[RECORD SET — start]
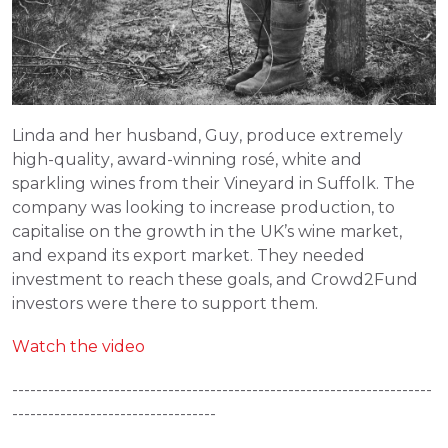
Linda and her husband, Guy, produce extremely 
high-quality, award-winning rosé, white and 
sparkling wines from their Vineyard in Suffolk. The 
company was looking to increase production, to 
capitalise on the growth in the UK’s wine market, 
and expand its export market. They needed 
investment to reach these goals, and Crowd2Fund 
investors were there to support them.
Watch the video
----------------------------------------------------------------------
----------------------------------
[RECORD SET — finish]
*TASK PROMPT*
Write out the listing again word for word, but without its pictures.

*OUTPUT BELOW*
Linda and her husband, Guy, produce extremely 
high-quality, award-winning rosé, white and 
sparkling wines from their Vineyard in Suffolk. The 
company was looking to increase production, to 
capitalise on the growth in the UK’s wine market, 
and expand its export market. They needed 
investment to reach these goals, and Crowd2Fund 
investors were there to support them.
Watch the video
----------------------------------------------------------------------
----------------------------------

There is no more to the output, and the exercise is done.